Terralaboris asbl

Mécanisme probatoire


C. trav.


Trib. trav.


Documents joints :

C. trav.


  • Le travailleur se prétendant victime de harcèlement moral doit établir des faits clairement définis, situés très précisément dans l’espace et dans le temps et imputables à des personnes nommément identifiées. Ainsi, sont exclues les allégations, les impressions et les perceptions personnelles qui ne présentent pas un caractère objectif et ne sont pas de nature à être prouvées.
    Les éléments permettant de présumer l’existence du comportement dénoncé sont, notamment, les rapports du conseiller en prévention, de l’inspection médicale, ainsi que des différents intervenants qui auront tenté de résoudre le problème au sein de l’entreprise, ce, naturellement, sous réserve que, pour objectiver les faits dénoncés, le plaignant n’en fasse pas une lecture orientée en isolant les éléments ou parties de témoignages en sa faveur.
    Des réserves sont, de même, de mise concernant les certificats médicaux qui, pour ne pas reposer sur des faits objectifs mais sur des données anamnestiques (le ressenti et les déclarations du travailleur) et ne pas décrire les faits fondant leur appréciation, ne constituent pas, en soi, la preuve de faits permettant de présumer l’existence d’un harcèlement moral au travail.

  • (Décision commentée)
    Dès lors qu’existe un rapport du conseiller en prévention et que rien ne permet de mettre en cause la justesse des constatations et l’impartialité de l’auteur du rapport, il y a lieu de rencontrer les éléments y repris. L’auteur des faits (contre qui la procédure est introduite) doit établir à suffisance de droit, à partir des faits constatés, que le harcèlement n’a pas eu lieu. La preuve, à ce stade, doit porter sur deux points, soit que les faits ne se sont pas produits, soit qu’ils ne peuvent constituer une conduite de harcèlement (la cour précisant que ceci pourrait être le cas si ces faits reflètent l’exercice du pouvoir de direction de l’employeur ou de la hiérarchie). La cour retient en l’espèce une immixtion non justifiée du directeur général dans les prérogatives de la demanderesse, ainsi qu’une attitude consistant à semer le doute sur ses compétences professionnelles, et ce tout en prétendant être animé des meilleures intentions.
    Sont également constatés les effets néfastes de ces conduites sur la personne de l’intéressée.

  • (Décision commentée)
    Présomption de harcèlement – conditions

  • Preuve de faits de harcèlement - communication du rapport SEPPT - A.R. 17 mai 2007 (art. 21 à 24)

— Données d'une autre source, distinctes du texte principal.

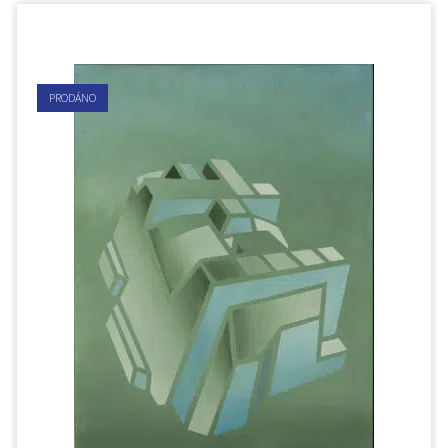
PRODÁNO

  • Définition - charge de la preuve du motif de licenciement - non prise en considération du bien-fondé (ou non) de la plainte déposée

  • Définition - conditions de la protection - répartition de la charge de la preuve

Trib. trav.


  • La notion de harcèlement moral au travail, définie à l’article 32ter, 2° de la loi du 4 août 1996 relative au bien-être des travailleurs lors de l’exécution de leur travail, a connu trois versions différentes en 2002, 2007 et 2014. En l’espèce, les faits relatés s’étant produits au cours de la période allant de 2004 à 2012, il convient de les apprécier au regard des définitions de 2002 et 2007.
    Quant à la charge de la preuve, l’article 32undecies de la loi susmentionnée prévoit un mécanisme de partage : la victime doit établir les faits qui permettent de présumer l’existence d’un harcèlement moral au travail, la charge de la preuve qu’il n’y a pas eu de harcèlement moral au travail incombant à la partie défenderesse. Ainsi, lorsqu’un ensemble de faits est établi par un faisceau d’indices sérieux, graves et concordants, tels que des témoignages, des attestations et des certificats médicaux, les simples dénégations de la partie adverse ne suffisent pas à renverser la charge de la preuve.

  • (Décision commentée)
    Preuve du motif (harcèlement vis-à-vis d’un collègue) au moyen du dossier de plainte (oui)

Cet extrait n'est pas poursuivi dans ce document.